[Input]:
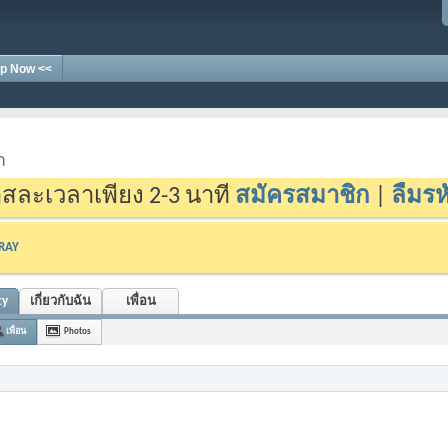
p Now <<
า
สละเวลาเพียง 2-3 นาที
สมัครสมาชิก
|
ลืมรห
-RAY
ty
เกี่ยวกับฉัน
เพื่อน
เพื่อน
Photos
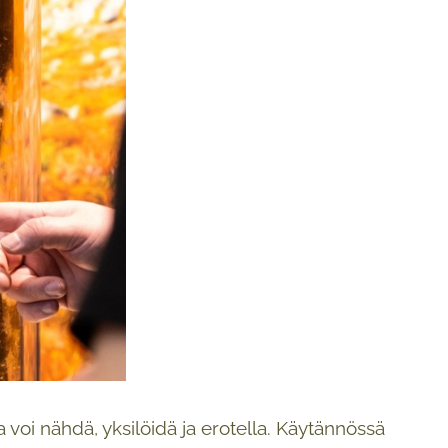
a voi nähdä, yksilöidä ja erotella. Käytännössä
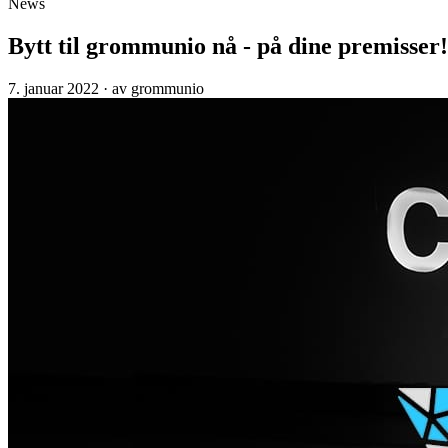
News
Bytt til grommunio nå - på dine premisser!
7. januar 2022
·
av grommunio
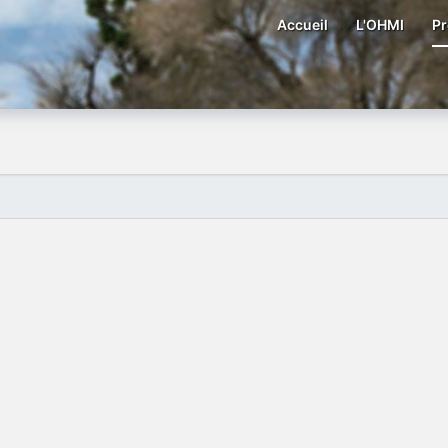
Accueil
L'OHMI
Pr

[Problem requirements]:
Note each line of the material holding "grommunio" and copy it out.

[Solution for this exercise]:
Bytt til grommunio nå - på dine premisser!
av grommunio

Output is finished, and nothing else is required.